Photo: Stocksy/Trinette Reed
Saying that "preparing Thanksgiving dinner is no easy feat" might just be the understatement of the century. From attempting to make your table look like it's out of a Williams-Sonoma Christmas catalogue and making sure not to seat that one cousin who's on the outs with that one uncle next to each other to finding the ideal chic-yet-elastic-waistbanded outfit is a journey—and we haven't even gotten to the actual cooking part.

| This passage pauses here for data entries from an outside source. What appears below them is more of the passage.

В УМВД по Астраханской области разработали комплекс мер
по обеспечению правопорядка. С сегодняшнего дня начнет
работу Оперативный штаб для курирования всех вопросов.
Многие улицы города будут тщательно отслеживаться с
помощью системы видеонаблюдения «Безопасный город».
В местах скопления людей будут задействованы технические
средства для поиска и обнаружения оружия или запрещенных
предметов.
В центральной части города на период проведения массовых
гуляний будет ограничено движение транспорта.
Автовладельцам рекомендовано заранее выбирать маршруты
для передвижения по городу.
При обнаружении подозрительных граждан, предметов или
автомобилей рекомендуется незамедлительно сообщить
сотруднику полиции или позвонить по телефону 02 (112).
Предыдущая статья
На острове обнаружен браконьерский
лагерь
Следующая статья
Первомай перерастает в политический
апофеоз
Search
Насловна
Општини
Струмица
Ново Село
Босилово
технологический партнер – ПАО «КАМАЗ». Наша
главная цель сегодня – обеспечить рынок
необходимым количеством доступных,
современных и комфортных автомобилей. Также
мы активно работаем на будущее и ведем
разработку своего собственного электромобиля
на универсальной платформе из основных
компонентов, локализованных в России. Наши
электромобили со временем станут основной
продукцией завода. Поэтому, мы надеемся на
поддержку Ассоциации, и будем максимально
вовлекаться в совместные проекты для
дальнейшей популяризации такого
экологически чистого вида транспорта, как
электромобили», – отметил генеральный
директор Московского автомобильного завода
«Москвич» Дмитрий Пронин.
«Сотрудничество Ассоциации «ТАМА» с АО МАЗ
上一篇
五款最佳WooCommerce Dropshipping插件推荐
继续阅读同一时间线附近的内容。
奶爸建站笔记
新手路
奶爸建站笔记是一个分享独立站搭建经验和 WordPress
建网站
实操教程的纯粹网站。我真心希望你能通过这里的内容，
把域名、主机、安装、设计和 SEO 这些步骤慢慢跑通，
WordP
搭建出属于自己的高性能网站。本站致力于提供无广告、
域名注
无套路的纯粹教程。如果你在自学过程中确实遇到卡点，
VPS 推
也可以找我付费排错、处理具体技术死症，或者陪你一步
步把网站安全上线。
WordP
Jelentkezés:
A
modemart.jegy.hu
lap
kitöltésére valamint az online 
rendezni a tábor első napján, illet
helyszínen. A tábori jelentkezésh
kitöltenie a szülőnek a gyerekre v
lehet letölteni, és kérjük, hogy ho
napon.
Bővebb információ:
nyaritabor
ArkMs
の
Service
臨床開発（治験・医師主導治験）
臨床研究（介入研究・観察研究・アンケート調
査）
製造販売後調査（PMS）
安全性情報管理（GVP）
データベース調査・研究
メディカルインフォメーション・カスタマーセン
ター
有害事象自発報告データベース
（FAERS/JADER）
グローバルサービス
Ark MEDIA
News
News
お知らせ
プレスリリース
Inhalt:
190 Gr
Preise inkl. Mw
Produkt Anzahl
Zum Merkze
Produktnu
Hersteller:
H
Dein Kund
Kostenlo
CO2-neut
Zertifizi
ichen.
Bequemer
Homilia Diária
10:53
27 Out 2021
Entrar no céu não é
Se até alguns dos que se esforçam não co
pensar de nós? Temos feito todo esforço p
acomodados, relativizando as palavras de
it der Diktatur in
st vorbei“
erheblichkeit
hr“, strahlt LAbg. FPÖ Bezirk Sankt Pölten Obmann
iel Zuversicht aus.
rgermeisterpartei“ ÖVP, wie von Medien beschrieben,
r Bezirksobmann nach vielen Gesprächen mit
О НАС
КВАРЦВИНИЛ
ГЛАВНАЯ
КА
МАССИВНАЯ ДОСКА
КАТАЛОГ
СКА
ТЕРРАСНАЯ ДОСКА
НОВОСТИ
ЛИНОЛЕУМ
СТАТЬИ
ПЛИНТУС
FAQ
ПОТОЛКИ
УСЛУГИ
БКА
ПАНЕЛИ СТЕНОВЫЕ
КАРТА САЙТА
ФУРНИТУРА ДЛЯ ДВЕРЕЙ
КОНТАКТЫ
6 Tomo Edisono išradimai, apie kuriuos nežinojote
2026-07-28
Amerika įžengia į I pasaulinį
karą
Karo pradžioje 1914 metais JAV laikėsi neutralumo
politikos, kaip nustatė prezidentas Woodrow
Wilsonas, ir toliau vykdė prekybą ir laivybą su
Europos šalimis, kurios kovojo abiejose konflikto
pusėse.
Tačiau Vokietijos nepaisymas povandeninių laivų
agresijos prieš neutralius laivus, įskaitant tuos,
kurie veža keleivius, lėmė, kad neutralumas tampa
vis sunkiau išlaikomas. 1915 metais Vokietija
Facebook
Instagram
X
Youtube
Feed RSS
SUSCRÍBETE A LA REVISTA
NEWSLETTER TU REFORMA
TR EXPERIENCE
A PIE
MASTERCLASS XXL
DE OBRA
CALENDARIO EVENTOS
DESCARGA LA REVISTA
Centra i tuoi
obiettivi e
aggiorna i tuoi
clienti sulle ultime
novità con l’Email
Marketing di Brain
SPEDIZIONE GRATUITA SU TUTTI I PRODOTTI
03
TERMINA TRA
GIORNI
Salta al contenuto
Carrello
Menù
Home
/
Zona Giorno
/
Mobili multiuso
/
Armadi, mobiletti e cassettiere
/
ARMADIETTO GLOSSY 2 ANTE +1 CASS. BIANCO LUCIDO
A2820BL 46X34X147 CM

There are always a million balls to juggle in the days prior to the big event, which means every bit of advice when it comes to speeding up the process is much appreciated. One task that will majorly lighten your load? Being more strategic and skilled when tackling the meal's produce prep. While seasoning, stuffing, and slicing a turkey certainly isn't easy, let's be honest: The real heavy-lifting happens between you and your chef's knife. Your devotion to piling your table with fruit and veggie-rich sides is admirable, but without solid knife skills, dicing a dozen apples, stemming a massive bowl of brussels sprouts, and peeling enough potatoes to feed a small army can be taxing on your wrists (and TBH, your stamina to celebrate).

"Practice makes perfect when it comes to knife skills," says professional chef Herve Malivert, director of culinary affairs at the Institute of Culinary Education. Here, find for six chef chopping tips from chef Malivert that will make prepping for Thanksgiving—and every other meal—a breeze.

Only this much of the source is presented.